María Dolores Bolívar
Email: [email protected] | Office: AL 171 | Phone: (619) 594-6679
B.A. in Political Science, San Diego State University (1981) and M.A. and Ph.D. in Literature and Cultural Studies, University of California, San Diego –UCSD- (1993)
Dr. María Dolores Bolívar set off on an interdisciplinary journey as a writing instructor, freelance journalist, and lexicographer. Her teaching career has been about stories, concerns, and issues of the Global South Transborder communities.

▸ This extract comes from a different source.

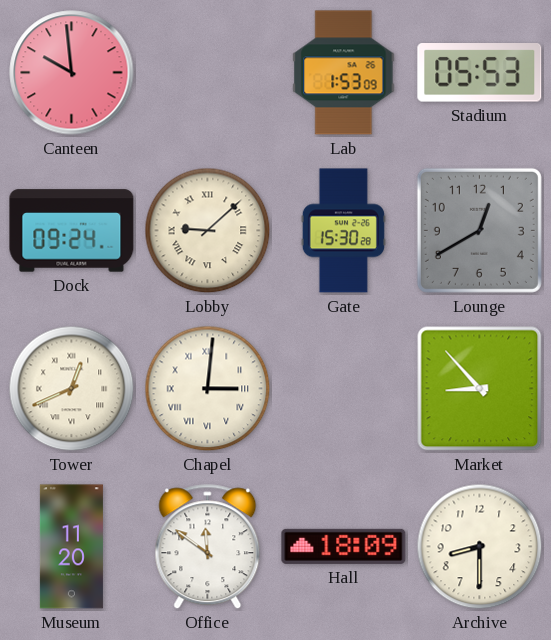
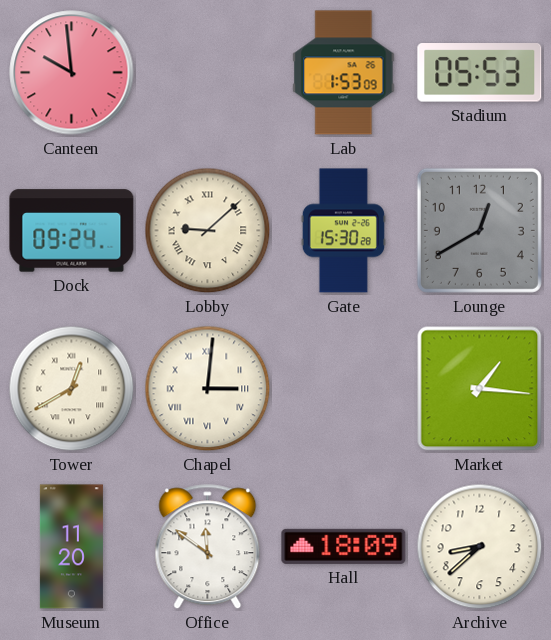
Tower: 12:41 -> 12:40
Market: 8:53 -> 1:16
Archive: 8:30 -> 8:38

Bolívar earned her BA in Political Science from San Diego State University, and her M.A. and Ph.D. from the University of California, San Diego, where she taught Literature at the Global South Studies Department (formerly Third World Studies) as a doctoral Teaching Assistant.
At SDSU Bolivar has contributed to the development of the Certificates in Translation Studies and in Spanish for the Professions. Bolivar grew up bilingual of French and Spanish and she learned English, Italian, and Portuguese subsequently. Bolívar’s past academic assignments include Arizona State University, El Colegio de México’s Women’s Interdisciplinary Program, PIEM-, and the San Diego County Offices of Education where she taught for the Bilingual Cross-cultural Language and Academic Development Program, BCLAD. This year Dr. Bolivar has joined the department of Interdisciplinary Studies 3 D.
Bolivar has been a writer, cultural journalist, and critic. She founded the journal Olas Civiles and contributed to publications and editorial projects in the Border Region, Zacatecas, California, and Arizona. Her journalistic work featuring the county of Riverside appeared in the local publication Hoy (formerly Enlace), of the San Diego Union Tribune.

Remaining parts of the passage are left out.